Exercise requirements: Apart from the pictures, output all of the records exactly.

Segment Start: Data for the task

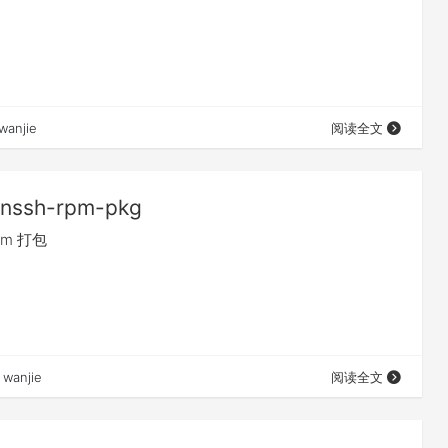
wanjie
阅读全文
nssh-rpm-pkg
rpm 打包
wanjie
阅读全文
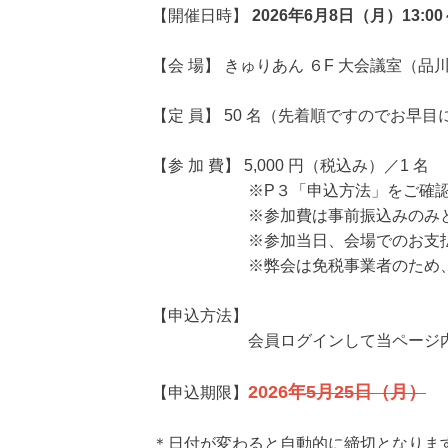
【開催日時】
2026年6月8日（月）13:00
【会 場】 きゅりあん ６F 大会議室（
【定 員】 50 名（先着順ですのでお早
【参 加 費】 5,000 円（税込み）／1 名
※P３「申込方法」をご確認の上、
※参加費は事前振込みのみとなり
※参加当日、会場でのお支払いに
※弊会は免税事業者のため、適格請
【申込方法】
会員ログインして当ページ内の「申
2026年
5月25日（月）
延
【申込期限】
＊日付が変わると自動的に締切となりま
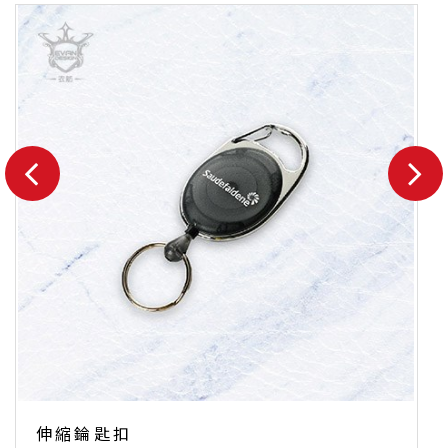
伸縮錀匙扣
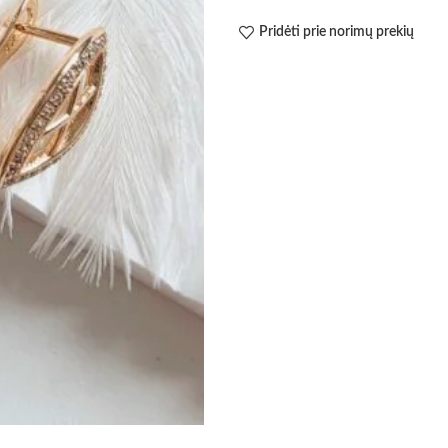
Pridėti prie norimų prekių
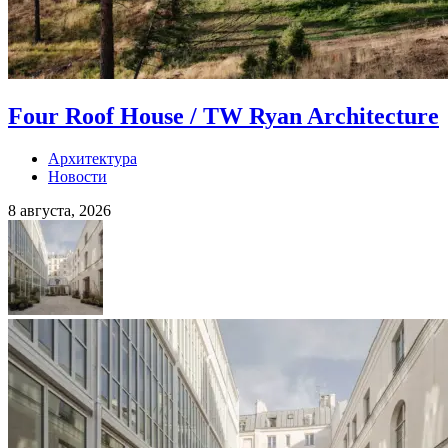
Four Roof House / TW Ryan Architecture
Архитектура
Новости
8 августа, 2026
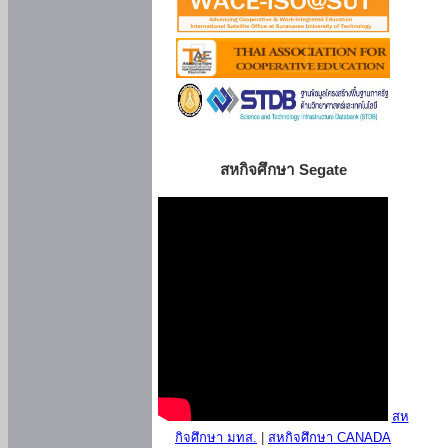
สหกิจศึกษา Segate
สห
กิจศึกษา มทส.
|
สหกิจศึกษา CANADA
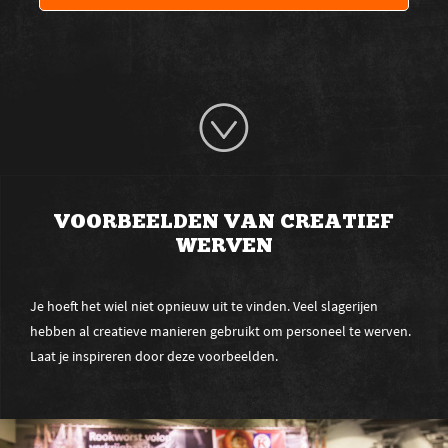
VOORBEELDEN VAN CREATIEF
WERVEN
Je hoeft het wiel niet opnieuw uit te vinden. Veel slagerijen
hebben al creatieve manieren gebruikt om personeel te werven.
Laat je inspireren door deze voorbeelden.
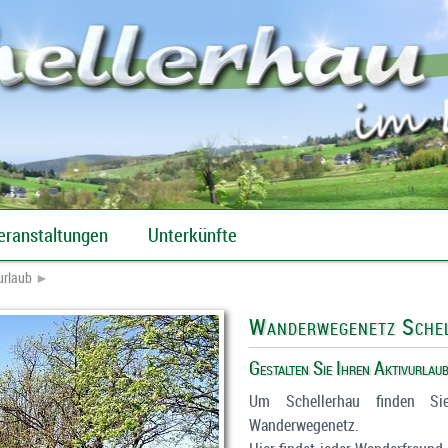
eranstaltungen
Unterkünfte
Regelmäßige Veranstaltungen
urlaub
►
Wanderwegenetz Sche
Gestalten Sie Ihren Aktivurlaub
Um Schellerhau finden Si
Wanderwegenetz.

Segment End: Data for the task

Solution to this exercise:
wanjie
阅读全文
nssh-rpm-pkg
rpm 打包
wanjie
阅读全文
【開催日時】
2026年6月8日（月）13:00
【会 場】 きゅりあん ６F 大会議室（
【定 員】 50 名（先着順ですのでお早
【参 加 費】 5,000 円（税込み）／1 名
※P３「申込方法」をご確認の上、
※参加費は事前振込みのみとなり
※参加当日、会場でのお支払いに
※弊会は免税事業者のため、適格請
【申込方法】
会員ログインして当ページ内の「申
2026年
5月25日（月）
延
【申込期限】
＊日付が変わると自動的に締切となりま
伸縮錀匙扣
Pridėti prie norimų prekių
Four Roof House / TW Ryan Architecture
Архитектура
Новости
8 августа, 2026
สหกิจศึกษา Segate
สห
กิจศึกษา มทส.
|
สหกิจศึกษา CANADA
VOORBEELDEN VAN CREATIEF
WERVEN
Je hoeft het wiel niet opnieuw uit te vinden. Veel slagerijen
hebben al creatieve manieren gebruikt om personeel te werven.
Laat je inspireren door deze voorbeelden.
eranstaltungen
Unterkünfte
Regelmäßige Veranstaltungen
urlaub
►
Wanderwegenetz Sche
Gestalten Sie Ihren Aktivurlaub
Um Schellerhau finden Si
Wanderwegenetz.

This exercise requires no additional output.